Mullen was flummoxed again, though, by Hynes’s treatment of Deirdre of the Sorrows, which ends the day. Different from the earlier plays in tone, though not dissimilar in diction, Deirdre is Synge’s attempt at a Yeatsian tale from pre-Christian Irish myth, its jealous lover and crafty, tyrannical husband suggesting a hieratic rework of Shadow of the Glen. Inexplicably, Hynes chose to play this ultra-Celtic piece in a brogue-free mid-Atlantic speech that destroyed all connection with the flavorsome accents of the previous seven hours, and with a stiff solemnity that rubbed the liveliness out of Synge’s easy-flowing dialogue.

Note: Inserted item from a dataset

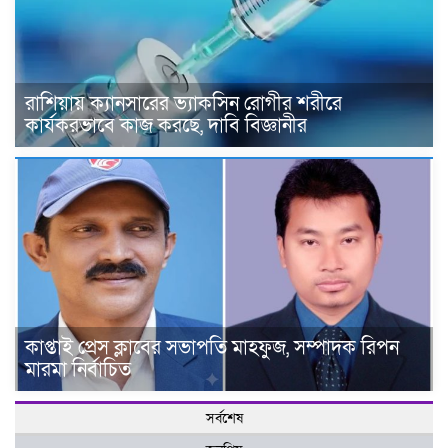
রাশিয়ায় ক্যানসারের ভ্যাকসিন রোগীর শরীরে
কার্যকরভাবে কাজ করছে, দাবি বিজ্ঞানীর
কাপ্তাই প্রেস ক্লাবের সভাপতি মাহফুজ, সম্পাদক রিপন
মারমা নির্বাচিত
সর্বশেষ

Some of the younger actors, particularly Eoin Lynch as Fergus and Richard Flood as Naisi, made an impression despite these obstacles, but Gemma Reeves seemed a sorrow-free Deirdre and Mick Lally an over-orotund Conchubor. (Presumably Walsh and Morrissey, who in structural terms should have taken these roles, were enjoying a well-earned break.) It didn’t spoil the wonder that was The Playboy, but it reaffirmed my suspicion that a fine play well performed is a good thing, while a festival is, by inevitable logic, too much of a good thing.